| Assignment |
Nothing besides a number belongs in the answer, which is how many lines of the listing contain the string "Rural".

| Data for analysis |
○ ○ ○
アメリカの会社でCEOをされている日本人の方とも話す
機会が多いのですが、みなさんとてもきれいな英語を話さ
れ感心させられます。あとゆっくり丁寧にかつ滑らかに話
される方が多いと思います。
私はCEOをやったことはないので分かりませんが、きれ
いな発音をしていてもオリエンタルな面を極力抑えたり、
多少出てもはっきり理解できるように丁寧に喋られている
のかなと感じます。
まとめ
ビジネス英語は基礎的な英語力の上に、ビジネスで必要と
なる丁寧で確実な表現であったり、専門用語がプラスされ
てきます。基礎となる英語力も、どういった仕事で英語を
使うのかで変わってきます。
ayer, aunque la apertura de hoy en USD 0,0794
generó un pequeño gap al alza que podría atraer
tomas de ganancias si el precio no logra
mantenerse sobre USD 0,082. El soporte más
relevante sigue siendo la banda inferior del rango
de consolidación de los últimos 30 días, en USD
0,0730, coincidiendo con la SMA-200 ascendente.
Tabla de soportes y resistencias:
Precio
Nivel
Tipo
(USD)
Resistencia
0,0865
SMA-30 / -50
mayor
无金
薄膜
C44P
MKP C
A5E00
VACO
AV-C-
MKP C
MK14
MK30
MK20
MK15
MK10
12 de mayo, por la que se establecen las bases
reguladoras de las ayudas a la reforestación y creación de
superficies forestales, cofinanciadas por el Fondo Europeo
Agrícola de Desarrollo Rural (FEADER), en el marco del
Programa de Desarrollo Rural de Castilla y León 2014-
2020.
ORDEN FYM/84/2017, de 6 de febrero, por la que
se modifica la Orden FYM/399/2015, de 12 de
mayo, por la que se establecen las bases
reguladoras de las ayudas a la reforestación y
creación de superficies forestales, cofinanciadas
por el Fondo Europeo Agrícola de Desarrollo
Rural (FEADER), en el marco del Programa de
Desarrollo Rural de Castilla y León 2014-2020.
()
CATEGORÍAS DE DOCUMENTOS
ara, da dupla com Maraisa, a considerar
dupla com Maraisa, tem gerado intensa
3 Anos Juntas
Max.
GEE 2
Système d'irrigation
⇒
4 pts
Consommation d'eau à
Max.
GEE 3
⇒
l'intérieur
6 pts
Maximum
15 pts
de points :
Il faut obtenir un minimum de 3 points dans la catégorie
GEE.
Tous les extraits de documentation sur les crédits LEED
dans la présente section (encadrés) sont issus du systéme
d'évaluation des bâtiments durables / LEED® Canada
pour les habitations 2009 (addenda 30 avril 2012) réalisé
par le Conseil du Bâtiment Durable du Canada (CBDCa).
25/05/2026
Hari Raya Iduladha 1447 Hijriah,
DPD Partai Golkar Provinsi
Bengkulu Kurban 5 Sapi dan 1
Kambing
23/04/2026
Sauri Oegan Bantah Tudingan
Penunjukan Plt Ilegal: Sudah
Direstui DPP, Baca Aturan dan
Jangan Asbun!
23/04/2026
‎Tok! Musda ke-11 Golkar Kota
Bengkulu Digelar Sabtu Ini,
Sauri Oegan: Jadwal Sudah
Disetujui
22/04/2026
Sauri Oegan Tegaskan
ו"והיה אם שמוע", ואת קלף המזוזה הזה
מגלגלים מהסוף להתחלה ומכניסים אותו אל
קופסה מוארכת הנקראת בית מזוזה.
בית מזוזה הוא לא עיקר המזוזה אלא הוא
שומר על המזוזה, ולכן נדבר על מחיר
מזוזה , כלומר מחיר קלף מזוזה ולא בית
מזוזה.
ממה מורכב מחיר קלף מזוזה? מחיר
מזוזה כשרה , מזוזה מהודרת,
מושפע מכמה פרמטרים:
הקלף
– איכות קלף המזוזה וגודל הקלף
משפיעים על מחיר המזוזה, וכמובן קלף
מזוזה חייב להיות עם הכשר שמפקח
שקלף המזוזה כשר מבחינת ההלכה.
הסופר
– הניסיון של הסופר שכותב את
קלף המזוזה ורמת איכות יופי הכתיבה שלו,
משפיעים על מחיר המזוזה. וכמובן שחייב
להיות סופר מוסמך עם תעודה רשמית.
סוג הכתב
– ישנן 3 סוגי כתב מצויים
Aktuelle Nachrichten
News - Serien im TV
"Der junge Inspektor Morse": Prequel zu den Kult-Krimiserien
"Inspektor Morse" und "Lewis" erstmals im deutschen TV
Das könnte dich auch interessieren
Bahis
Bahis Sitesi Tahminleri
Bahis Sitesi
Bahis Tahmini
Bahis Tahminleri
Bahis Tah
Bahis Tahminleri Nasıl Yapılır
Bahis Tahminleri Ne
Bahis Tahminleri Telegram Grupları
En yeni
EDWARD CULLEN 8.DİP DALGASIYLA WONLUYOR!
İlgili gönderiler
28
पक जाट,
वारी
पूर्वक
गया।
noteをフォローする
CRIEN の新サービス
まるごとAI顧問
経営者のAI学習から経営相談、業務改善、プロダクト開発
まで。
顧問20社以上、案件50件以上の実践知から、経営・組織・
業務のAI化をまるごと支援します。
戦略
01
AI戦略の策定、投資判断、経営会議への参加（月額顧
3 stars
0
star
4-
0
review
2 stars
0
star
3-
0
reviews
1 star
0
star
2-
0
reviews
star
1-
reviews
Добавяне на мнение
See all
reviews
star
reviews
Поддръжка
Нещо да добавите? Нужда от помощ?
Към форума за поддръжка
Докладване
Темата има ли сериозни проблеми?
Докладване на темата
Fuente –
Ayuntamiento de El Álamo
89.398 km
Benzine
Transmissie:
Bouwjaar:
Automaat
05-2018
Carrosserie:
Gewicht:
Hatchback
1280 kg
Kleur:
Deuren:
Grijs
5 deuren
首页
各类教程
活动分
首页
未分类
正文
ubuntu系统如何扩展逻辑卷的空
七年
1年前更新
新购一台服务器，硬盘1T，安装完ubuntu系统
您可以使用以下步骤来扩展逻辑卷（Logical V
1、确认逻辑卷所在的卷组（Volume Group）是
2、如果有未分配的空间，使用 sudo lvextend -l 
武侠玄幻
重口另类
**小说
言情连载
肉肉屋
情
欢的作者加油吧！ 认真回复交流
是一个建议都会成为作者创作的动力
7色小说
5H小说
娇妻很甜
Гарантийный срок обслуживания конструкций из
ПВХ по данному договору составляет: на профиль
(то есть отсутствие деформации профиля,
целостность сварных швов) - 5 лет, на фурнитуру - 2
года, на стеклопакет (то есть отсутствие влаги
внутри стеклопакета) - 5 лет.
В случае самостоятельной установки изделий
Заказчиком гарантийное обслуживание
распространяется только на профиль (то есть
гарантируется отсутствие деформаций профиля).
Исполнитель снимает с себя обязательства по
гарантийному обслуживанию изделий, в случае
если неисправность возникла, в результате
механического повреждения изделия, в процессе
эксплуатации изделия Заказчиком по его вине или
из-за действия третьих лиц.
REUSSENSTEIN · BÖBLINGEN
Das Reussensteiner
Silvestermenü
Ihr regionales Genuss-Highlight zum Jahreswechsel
○ ○ ○
| Response area |
4